- _TASK ITEM_: Write back every entry exactly as it reads, with the pictures left behind.

- _INPUT RECORDS_:

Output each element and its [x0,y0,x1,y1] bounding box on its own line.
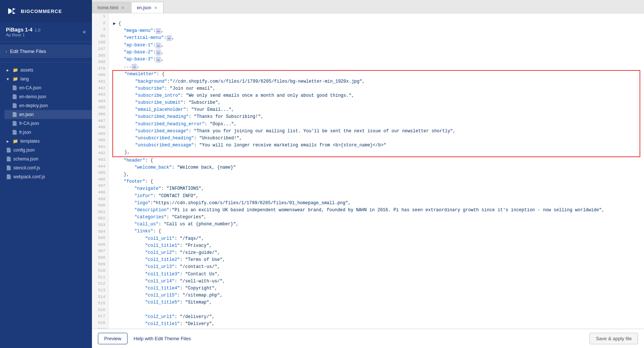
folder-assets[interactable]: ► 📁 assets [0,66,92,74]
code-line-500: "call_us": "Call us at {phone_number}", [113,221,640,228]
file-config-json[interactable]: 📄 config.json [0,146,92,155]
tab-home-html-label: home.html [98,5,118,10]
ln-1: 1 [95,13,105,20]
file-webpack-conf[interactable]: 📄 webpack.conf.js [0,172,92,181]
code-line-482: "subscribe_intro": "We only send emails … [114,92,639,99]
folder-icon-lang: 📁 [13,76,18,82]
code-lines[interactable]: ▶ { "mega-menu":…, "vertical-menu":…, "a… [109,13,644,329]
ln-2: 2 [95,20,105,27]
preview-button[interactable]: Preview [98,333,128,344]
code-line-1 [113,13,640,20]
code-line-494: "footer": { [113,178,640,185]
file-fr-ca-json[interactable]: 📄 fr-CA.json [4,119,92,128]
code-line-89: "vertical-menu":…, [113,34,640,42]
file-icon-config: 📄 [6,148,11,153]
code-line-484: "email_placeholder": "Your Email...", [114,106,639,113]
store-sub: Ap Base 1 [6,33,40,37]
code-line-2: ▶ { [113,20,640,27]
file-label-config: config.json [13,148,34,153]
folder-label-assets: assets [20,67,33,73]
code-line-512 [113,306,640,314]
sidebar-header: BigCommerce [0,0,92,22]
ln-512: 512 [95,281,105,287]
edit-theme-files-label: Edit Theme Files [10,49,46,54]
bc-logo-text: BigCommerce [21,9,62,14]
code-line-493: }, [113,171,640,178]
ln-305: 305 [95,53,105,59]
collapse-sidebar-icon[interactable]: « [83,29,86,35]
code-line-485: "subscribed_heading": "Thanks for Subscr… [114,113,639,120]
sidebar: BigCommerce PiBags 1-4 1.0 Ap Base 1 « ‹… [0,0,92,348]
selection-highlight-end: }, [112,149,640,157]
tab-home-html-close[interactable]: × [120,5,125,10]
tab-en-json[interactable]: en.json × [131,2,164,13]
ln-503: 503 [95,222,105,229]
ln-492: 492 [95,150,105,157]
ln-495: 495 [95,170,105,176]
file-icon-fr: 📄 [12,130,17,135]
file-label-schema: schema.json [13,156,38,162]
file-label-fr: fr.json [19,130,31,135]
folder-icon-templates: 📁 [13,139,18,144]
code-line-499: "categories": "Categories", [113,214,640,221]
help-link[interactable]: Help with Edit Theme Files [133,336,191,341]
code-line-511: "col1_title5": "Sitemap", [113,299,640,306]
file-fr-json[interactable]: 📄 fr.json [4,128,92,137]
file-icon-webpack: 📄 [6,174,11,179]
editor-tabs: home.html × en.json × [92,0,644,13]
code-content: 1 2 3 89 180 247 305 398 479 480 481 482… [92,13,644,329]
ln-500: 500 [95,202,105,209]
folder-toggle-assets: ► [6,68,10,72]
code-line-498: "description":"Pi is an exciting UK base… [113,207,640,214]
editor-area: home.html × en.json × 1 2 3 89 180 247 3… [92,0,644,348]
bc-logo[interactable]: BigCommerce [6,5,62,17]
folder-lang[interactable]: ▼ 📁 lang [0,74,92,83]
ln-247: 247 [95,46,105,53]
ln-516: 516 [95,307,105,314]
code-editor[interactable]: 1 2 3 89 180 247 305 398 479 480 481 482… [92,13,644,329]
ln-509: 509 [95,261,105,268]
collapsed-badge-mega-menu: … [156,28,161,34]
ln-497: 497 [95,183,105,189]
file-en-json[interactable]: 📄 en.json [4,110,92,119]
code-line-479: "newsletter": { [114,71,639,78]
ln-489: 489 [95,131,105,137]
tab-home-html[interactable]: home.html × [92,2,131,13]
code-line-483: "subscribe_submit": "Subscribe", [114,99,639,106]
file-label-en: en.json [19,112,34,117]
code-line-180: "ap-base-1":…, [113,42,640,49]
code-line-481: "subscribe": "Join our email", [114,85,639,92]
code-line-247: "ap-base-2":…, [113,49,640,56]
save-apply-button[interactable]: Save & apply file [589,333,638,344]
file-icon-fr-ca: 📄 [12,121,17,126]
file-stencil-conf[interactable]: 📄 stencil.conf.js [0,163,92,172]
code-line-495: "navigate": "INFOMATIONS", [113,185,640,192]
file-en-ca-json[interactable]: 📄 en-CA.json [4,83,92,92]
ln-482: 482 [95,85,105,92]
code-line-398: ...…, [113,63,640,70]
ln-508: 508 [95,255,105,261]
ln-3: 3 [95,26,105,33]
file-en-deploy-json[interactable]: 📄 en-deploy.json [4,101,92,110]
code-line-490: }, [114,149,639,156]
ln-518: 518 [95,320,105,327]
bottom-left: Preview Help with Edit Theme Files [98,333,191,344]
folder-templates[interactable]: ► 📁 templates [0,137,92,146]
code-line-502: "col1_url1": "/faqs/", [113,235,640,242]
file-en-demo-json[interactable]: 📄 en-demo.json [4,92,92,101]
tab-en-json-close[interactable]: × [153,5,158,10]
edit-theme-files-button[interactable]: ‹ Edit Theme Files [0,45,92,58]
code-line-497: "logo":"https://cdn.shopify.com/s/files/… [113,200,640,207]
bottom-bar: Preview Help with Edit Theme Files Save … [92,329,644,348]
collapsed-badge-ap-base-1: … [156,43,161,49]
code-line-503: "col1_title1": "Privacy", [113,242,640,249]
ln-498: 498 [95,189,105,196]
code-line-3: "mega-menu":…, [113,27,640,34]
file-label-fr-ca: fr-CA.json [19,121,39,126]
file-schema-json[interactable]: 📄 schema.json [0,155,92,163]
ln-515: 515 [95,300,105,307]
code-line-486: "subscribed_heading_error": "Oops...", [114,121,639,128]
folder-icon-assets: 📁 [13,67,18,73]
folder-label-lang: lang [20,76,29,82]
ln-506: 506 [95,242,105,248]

- _RESPONSE TO THIS TASK_:
Output each element and its [x0,y0,x1,y1] bounding box on its own line.
folder-assets[interactable]: ► 📁 assets [0,66,92,74]
code-line-500: "call_us": "Call us at {phone_number}", [113,221,640,228]
file-config-json[interactable]: 📄 config.json [0,146,92,155]
tab-home-html-label: home.html [98,5,118,10]
ln-1: 1 [95,13,105,20]
file-webpack-conf[interactable]: 📄 webpack.conf.js [0,172,92,181]
code-line-482: "subscribe_intro": "We only send emails … [114,92,639,99]
folder-icon-lang: 📁 [13,76,18,82]
code-lines[interactable]: ▶ { "mega-menu":…, "vertical-menu":…, "a… [109,13,644,329]
ln-2: 2 [95,20,105,27]
preview-button[interactable]: Preview [98,333,128,344]
code-line-1 [113,13,640,20]
code-line-494: "footer": { [113,178,640,185]
file-fr-ca-json[interactable]: 📄 fr-CA.json [4,119,92,128]
code-line-89: "vertical-menu":…, [113,34,640,42]
file-icon-config: 📄 [6,148,11,153]
code-line-484: "email_placeholder": "Your Email...", [114,106,639,113]
store-sub: Ap Base 1 [6,33,40,37]
code-line-2: ▶ { [113,20,640,27]
file-label-config: config.json [13,148,34,153]
folder-label-assets: assets [20,67,33,73]
code-line-512 [113,306,640,314]
sidebar-header: BigCommerce [0,0,92,22]
ln-512: 512 [95,281,105,287]
edit-theme-files-label: Edit Theme Files [10,49,46,54]
bc-logo-text: BigCommerce [21,9,62,14]
code-line-493: }, [113,171,640,178]
ln-305: 305 [95,53,105,59]
collapse-sidebar-icon[interactable]: « [83,29,86,35]
code-line-485: "subscribed_heading": "Thanks for Subscr… [114,113,639,120]
sidebar: BigCommerce PiBags 1-4 1.0 Ap Base 1 « ‹… [0,0,92,348]
selection-highlight-end: }, [112,149,640,157]
tab-home-html-close[interactable]: × [120,5,125,10]
tab-en-json[interactable]: en.json × [131,2,164,13]
ln-503: 503 [95,222,105,229]
ln-492: 492 [95,150,105,157]
ln-495: 495 [95,170,105,176]
file-icon-fr: 📄 [12,130,17,135]
file-label-schema: schema.json [13,156,38,162]
file-label-fr: fr.json [19,130,31,135]
folder-icon-templates: 📁 [13,139,18,144]
code-line-499: "categories": "Categories", [113,214,640,221]
help-link[interactable]: Help with Edit Theme Files [133,336,191,341]
code-line-511: "col1_title5": "Sitemap", [113,299,640,306]
file-fr-json[interactable]: 📄 fr.json [4,128,92,137]
file-icon-webpack: 📄 [6,174,11,179]
editor-tabs: home.html × en.json × [92,0,644,13]
code-content: 1 2 3 89 180 247 305 398 479 480 481 482… [92,13,644,329]
ln-500: 500 [95,202,105,209]
folder-toggle-assets: ► [6,68,10,72]
code-line-498: "description":"Pi is an exciting UK base… [113,207,640,214]
editor-area: home.html × en.json × 1 2 3 89 180 247 3… [92,0,644,348]
bc-logo[interactable]: BigCommerce [6,5,62,17]
folder-lang[interactable]: ▼ 📁 lang [0,74,92,83]
ln-247: 247 [95,46,105,53]
ln-516: 516 [95,307,105,314]
code-editor[interactable]: 1 2 3 89 180 247 305 398 479 480 481 482… [92,13,644,329]
ln-509: 509 [95,261,105,268]
collapsed-badge-mega-menu: … [156,28,161,34]
ln-497: 497 [95,183,105,189]
file-en-json[interactable]: 📄 en.json [4,110,92,119]
code-line-479: "newsletter": { [114,71,639,78]
ln-489: 489 [95,131,105,137]
tab-home-html[interactable]: home.html × [92,2,131,13]
code-line-483: "subscribe_submit": "Subscribe", [114,99,639,106]
file-label-en: en.json [19,112,34,117]
code-line-180: "ap-base-1":…, [113,42,640,49]
code-line-481: "subscribe": "Join our email", [114,85,639,92]
code-line-247: "ap-base-2":…, [113,49,640,56]
save-apply-button[interactable]: Save & apply file [589,333,638,344]
file-icon-fr-ca: 📄 [12,121,17,126]
file-stencil-conf[interactable]: 📄 stencil.conf.js [0,163,92,172]
code-line-495: "navigate": "INFOMATIONS", [113,185,640,192]
file-en-ca-json[interactable]: 📄 en-CA.json [4,83,92,92]
ln-482: 482 [95,85,105,92]
code-line-398: ...…, [113,63,640,70]
ln-508: 508 [95,255,105,261]
ln-3: 3 [95,26,105,33]
file-en-deploy-json[interactable]: 📄 en-deploy.json [4,101,92,110]
code-line-490: }, [114,149,639,156]
ln-518: 518 [95,320,105,327]
bottom-left: Preview Help with Edit Theme Files [98,333,191,344]
folder-templates[interactable]: ► 📁 templates [0,137,92,146]
code-line-502: "col1_url1": "/faqs/", [113,235,640,242]
file-en-demo-json[interactable]: 📄 en-demo.json [4,92,92,101]
tab-en-json-close[interactable]: × [153,5,158,10]
edit-theme-files-button[interactable]: ‹ Edit Theme Files [0,45,92,58]
code-line-497: "logo":"https://cdn.shopify.com/s/files/… [113,200,640,207]
bottom-bar: Preview Help with Edit Theme Files Save … [92,329,644,348]
collapsed-badge-ap-base-1: … [156,43,161,49]
code-line-503: "col1_title1": "Privacy", [113,242,640,249]
ln-498: 498 [95,189,105,196]
code-line-3: "mega-menu":…, [113,27,640,34]
file-label-fr-ca: fr-CA.json [19,121,39,126]
file-schema-json[interactable]: 📄 schema.json [0,155,92,163]
ln-515: 515 [95,300,105,307]
code-line-486: "subscribed_heading_error": "Oops...", [114,121,639,128]
folder-icon-assets: 📁 [13,67,18,73]
folder-label-lang: lang [20,76,29,82]
ln-506: 506 [95,242,105,248]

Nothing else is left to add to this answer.